Because of human activities, species are disappearing from the planet with alarming rapidity, at 50 to 100 times the historical rate. But while the loss of individual species makes the news and catches people’s attention, “it is the fragmentation, degradation, and outright loss of forests, wetlands, coral reefs, and other ecosystems that poses the gravest threat to biological diversity”, as the Secretariat of the Convention on Biological Diversity points out.
On Wednesday, representatives of the 196 nations that have ratified the UN Convention on Biological Diversity will meet in Montreal, Canada, for the start of the second phase of the 15th Conference of the Parties to the Convention.
The meeting, which has the task of securing a consensus on the post-2020 Global Biodiversity Framework, was split into two parts to allow more time for continued negotiations on the framework. As China is the current chair, it will lead the deliberations in Montreal, setting the agenda and tone.
Huang Runqiu, China’s minister of ecology and environment and COP 15 president, said the aim is to ensure biodiversity loss is halted and reversed by 2030, and that humans live in harmony with nature by 2050.
The size of the challenge to realize those ambitious but vital objectives cannot be overemphasized. At COP 10 in Nagoya, Japan, in 2010, the parties agreed on the 20 Aichi Biodiversity Targets. None of the 20 objectives has been fully realized.
This shows how crucial it is to turn consensus into concrete actions and find common ground on issues such as funding, genetic resources, and enforcement and oversight mechanisms.
As with the recent negotiations on climate actions, one of the sticking points is the developed countries failing to fulfill the obligations stipulated in the Convention and related protocols to provide funding, technology and capacity building to the poorer nations.

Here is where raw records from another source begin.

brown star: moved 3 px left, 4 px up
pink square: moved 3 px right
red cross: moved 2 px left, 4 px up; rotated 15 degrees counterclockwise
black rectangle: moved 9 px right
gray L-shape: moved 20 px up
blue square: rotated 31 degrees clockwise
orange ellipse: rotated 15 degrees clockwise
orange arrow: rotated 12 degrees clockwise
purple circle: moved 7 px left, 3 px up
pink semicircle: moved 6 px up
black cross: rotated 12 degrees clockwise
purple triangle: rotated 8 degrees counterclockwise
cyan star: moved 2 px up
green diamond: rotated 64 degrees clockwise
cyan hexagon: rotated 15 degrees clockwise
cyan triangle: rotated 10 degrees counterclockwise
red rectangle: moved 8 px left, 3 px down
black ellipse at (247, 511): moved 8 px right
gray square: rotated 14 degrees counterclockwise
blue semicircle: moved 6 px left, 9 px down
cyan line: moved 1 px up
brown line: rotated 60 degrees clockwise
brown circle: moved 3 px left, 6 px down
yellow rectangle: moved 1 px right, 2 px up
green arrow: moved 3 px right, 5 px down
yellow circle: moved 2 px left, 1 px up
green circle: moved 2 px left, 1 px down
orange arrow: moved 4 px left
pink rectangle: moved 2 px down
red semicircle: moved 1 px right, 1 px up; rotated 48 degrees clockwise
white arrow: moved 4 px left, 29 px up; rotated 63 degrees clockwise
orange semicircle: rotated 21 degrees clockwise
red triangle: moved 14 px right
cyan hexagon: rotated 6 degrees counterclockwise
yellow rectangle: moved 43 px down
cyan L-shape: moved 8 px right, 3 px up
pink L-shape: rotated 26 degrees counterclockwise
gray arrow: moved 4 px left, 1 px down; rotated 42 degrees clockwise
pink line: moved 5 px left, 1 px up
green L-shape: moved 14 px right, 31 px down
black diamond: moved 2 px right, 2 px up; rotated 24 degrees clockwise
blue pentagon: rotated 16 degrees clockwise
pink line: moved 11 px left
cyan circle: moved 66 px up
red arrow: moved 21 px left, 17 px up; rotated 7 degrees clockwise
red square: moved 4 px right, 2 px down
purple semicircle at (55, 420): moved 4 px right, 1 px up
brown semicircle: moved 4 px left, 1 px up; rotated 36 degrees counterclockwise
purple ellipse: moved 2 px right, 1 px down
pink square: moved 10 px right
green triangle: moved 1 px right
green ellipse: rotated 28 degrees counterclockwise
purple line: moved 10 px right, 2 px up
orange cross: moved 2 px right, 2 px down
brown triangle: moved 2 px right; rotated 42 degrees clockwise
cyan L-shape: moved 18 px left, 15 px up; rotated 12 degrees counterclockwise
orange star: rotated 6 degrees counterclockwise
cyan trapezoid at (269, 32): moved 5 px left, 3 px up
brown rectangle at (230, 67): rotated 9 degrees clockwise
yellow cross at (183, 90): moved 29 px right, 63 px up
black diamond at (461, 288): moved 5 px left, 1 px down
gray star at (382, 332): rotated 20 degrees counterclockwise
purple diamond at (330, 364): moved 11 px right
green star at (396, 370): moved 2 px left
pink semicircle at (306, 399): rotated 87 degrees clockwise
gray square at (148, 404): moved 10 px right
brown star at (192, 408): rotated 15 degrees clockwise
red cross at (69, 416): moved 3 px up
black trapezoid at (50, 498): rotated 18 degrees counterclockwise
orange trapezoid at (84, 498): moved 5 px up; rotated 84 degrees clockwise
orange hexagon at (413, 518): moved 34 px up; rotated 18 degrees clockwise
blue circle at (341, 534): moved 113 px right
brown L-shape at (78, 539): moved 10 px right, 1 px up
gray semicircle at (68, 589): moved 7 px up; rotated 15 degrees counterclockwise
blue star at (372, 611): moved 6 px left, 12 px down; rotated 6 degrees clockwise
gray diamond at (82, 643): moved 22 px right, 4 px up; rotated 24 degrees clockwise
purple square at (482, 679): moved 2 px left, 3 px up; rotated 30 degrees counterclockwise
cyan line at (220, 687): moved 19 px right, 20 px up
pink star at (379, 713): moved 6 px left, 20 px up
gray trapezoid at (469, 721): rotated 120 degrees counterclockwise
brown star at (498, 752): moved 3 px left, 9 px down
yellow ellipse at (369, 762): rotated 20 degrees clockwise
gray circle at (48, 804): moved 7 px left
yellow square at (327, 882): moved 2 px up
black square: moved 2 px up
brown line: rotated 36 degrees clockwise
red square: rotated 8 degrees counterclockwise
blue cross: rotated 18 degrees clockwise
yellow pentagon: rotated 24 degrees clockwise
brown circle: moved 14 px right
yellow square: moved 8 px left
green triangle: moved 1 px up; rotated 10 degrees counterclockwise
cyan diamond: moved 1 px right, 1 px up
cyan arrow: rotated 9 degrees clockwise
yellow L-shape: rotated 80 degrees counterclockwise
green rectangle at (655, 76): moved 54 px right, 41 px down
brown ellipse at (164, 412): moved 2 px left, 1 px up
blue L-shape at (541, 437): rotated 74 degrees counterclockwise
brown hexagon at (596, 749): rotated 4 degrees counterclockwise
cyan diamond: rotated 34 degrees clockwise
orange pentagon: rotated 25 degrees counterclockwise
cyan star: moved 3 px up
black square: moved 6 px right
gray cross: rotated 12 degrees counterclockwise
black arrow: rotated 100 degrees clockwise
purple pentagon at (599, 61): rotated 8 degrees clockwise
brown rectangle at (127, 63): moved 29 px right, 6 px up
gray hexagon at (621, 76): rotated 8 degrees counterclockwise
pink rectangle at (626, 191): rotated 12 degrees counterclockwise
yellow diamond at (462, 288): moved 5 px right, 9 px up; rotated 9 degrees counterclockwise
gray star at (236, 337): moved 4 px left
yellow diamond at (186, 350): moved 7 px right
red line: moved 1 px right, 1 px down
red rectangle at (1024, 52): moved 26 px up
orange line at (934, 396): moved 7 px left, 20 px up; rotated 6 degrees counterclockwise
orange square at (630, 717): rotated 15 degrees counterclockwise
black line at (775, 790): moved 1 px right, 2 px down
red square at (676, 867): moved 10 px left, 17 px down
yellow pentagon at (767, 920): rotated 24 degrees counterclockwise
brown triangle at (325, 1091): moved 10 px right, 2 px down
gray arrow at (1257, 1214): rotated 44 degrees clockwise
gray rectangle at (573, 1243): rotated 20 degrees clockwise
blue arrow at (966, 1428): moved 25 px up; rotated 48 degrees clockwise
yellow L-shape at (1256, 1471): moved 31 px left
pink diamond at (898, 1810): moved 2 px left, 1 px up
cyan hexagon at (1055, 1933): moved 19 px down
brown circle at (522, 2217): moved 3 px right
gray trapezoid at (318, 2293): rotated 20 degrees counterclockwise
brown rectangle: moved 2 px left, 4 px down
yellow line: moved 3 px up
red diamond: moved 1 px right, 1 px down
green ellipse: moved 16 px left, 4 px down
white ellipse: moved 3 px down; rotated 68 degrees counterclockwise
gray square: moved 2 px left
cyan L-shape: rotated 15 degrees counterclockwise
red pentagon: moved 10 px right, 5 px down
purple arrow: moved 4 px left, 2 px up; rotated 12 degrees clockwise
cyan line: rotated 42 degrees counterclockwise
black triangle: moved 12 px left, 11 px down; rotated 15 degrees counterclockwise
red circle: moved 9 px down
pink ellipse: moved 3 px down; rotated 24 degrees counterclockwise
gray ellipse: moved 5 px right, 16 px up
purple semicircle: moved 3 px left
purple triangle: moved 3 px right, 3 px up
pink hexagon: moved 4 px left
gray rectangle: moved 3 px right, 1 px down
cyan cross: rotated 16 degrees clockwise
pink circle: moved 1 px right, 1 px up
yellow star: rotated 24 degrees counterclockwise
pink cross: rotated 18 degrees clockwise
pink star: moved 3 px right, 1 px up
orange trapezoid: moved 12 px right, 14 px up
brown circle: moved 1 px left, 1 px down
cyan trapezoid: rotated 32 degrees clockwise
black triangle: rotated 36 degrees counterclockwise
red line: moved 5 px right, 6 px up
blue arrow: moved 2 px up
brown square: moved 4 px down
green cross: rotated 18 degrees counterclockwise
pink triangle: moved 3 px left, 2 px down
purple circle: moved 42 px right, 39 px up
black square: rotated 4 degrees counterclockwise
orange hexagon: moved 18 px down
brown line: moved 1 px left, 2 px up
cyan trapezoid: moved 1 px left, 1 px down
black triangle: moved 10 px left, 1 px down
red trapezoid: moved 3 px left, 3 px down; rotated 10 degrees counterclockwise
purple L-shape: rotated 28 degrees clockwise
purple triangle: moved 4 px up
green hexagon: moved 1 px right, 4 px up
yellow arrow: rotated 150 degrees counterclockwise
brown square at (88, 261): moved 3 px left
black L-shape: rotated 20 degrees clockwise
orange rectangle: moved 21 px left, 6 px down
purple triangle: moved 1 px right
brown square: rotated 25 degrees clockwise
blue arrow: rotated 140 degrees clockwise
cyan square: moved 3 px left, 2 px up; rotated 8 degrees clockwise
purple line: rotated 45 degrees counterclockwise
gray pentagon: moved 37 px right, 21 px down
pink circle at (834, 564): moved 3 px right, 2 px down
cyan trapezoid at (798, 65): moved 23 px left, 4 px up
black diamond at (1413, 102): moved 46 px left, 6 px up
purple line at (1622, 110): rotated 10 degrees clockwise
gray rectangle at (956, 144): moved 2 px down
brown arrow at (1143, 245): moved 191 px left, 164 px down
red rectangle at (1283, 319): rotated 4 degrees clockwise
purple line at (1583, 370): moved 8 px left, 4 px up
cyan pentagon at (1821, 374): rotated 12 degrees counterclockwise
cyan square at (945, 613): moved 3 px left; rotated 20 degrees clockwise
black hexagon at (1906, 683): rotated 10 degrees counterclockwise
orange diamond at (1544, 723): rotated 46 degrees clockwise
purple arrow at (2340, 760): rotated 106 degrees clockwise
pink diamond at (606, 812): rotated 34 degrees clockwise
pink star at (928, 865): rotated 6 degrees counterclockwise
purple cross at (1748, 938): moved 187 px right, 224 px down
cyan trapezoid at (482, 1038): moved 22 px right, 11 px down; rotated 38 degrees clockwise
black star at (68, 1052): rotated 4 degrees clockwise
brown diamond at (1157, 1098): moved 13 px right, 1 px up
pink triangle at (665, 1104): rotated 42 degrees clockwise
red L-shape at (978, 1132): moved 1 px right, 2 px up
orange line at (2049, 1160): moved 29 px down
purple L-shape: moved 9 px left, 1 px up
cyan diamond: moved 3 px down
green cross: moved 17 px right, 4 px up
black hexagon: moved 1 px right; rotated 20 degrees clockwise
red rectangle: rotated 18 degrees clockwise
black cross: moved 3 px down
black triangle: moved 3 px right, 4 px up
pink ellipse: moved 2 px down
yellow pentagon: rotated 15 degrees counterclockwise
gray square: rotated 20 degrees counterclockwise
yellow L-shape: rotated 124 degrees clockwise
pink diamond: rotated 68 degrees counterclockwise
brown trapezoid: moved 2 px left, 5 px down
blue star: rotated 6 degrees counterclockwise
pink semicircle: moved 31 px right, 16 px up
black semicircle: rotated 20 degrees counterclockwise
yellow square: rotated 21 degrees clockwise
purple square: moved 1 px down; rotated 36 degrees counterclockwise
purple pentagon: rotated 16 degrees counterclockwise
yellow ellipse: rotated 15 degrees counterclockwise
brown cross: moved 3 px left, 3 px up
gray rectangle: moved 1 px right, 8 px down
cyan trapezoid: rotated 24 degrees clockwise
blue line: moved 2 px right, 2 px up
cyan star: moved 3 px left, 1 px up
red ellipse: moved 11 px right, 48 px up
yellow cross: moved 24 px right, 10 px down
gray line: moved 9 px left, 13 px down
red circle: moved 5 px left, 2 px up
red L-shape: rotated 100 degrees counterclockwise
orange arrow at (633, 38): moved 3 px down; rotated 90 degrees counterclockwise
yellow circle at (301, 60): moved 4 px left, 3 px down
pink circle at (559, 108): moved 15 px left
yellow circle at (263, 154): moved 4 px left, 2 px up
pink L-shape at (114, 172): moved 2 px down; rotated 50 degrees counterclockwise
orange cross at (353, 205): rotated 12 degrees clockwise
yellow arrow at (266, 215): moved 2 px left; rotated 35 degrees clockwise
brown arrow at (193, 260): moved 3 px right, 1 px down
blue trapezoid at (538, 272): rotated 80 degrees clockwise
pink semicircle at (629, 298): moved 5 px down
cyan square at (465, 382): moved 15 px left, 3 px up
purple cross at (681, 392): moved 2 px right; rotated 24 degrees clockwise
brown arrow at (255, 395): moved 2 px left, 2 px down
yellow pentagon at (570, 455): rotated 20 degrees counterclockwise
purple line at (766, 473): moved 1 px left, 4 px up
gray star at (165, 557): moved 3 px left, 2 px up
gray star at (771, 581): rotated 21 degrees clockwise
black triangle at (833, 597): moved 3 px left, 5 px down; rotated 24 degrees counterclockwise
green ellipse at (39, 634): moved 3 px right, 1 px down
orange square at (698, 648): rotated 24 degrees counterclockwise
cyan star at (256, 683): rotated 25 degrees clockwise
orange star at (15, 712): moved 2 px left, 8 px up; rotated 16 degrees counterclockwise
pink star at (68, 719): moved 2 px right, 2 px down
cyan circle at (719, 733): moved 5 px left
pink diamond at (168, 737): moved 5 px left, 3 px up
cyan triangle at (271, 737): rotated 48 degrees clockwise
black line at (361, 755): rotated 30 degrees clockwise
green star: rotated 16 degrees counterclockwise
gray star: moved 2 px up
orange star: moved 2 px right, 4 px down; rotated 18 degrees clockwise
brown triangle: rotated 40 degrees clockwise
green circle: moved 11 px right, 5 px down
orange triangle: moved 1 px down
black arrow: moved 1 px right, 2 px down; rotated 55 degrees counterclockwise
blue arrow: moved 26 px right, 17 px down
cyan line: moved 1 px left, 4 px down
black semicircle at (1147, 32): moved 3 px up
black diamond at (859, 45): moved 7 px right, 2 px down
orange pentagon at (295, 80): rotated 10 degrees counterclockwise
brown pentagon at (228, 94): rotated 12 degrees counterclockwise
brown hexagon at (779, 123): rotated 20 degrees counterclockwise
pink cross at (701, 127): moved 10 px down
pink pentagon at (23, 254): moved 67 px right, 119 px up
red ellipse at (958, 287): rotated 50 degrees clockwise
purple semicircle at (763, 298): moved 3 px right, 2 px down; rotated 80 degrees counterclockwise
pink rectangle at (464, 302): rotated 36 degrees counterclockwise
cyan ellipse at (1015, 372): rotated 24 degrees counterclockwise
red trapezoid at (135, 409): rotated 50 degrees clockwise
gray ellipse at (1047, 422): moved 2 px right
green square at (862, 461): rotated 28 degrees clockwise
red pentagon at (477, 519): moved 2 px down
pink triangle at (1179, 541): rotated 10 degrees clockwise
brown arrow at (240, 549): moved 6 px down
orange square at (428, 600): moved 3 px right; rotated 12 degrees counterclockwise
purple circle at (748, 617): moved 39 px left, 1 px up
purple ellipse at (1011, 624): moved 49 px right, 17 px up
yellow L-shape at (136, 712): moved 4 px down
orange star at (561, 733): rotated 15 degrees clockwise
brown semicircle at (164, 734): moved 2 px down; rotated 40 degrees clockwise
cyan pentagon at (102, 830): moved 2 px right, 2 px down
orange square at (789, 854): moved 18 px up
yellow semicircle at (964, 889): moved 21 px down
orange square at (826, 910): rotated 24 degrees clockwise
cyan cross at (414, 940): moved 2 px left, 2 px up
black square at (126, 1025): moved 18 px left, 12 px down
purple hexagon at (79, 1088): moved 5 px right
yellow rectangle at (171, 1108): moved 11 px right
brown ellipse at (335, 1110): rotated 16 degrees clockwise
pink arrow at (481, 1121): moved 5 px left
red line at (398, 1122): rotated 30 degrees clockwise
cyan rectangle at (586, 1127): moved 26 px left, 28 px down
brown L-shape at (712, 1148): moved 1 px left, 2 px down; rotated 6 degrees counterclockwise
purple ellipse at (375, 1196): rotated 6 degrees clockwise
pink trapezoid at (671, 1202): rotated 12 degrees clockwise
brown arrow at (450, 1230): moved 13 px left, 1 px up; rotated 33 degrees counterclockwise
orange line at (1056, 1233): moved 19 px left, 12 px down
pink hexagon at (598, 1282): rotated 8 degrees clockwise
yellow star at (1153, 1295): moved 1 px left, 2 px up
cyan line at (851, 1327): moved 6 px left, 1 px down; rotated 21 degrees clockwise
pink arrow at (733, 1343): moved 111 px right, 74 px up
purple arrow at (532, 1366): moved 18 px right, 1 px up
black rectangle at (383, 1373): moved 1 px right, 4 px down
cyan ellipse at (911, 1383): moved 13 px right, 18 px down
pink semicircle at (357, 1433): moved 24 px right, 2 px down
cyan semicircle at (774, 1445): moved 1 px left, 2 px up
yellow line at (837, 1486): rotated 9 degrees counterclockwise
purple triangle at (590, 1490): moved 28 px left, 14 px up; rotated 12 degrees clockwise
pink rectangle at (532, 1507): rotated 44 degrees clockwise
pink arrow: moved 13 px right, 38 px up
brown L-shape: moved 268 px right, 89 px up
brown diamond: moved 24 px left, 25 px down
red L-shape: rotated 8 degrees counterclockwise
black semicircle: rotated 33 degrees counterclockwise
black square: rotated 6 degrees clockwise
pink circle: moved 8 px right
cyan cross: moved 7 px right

To help set the ball rolling in this respect, China launched the Kunming Biodiversity Fund and contributed $230 million to it at the first phase COP 15 meeting held in Kunming last year.
China has a clear vision for protecting its own rich biodiversity, much of it endemic, which is encapsulated in the goal of realizing an ecological civilization that has been written into the country’s Constitution. It has been taking concrete steps to realize this goal, and these have been widely recognized by the international community.
This provides it with a solid platform on which to demonstrate the bold leadership that is required to produce a meaningful outcome in Montreal.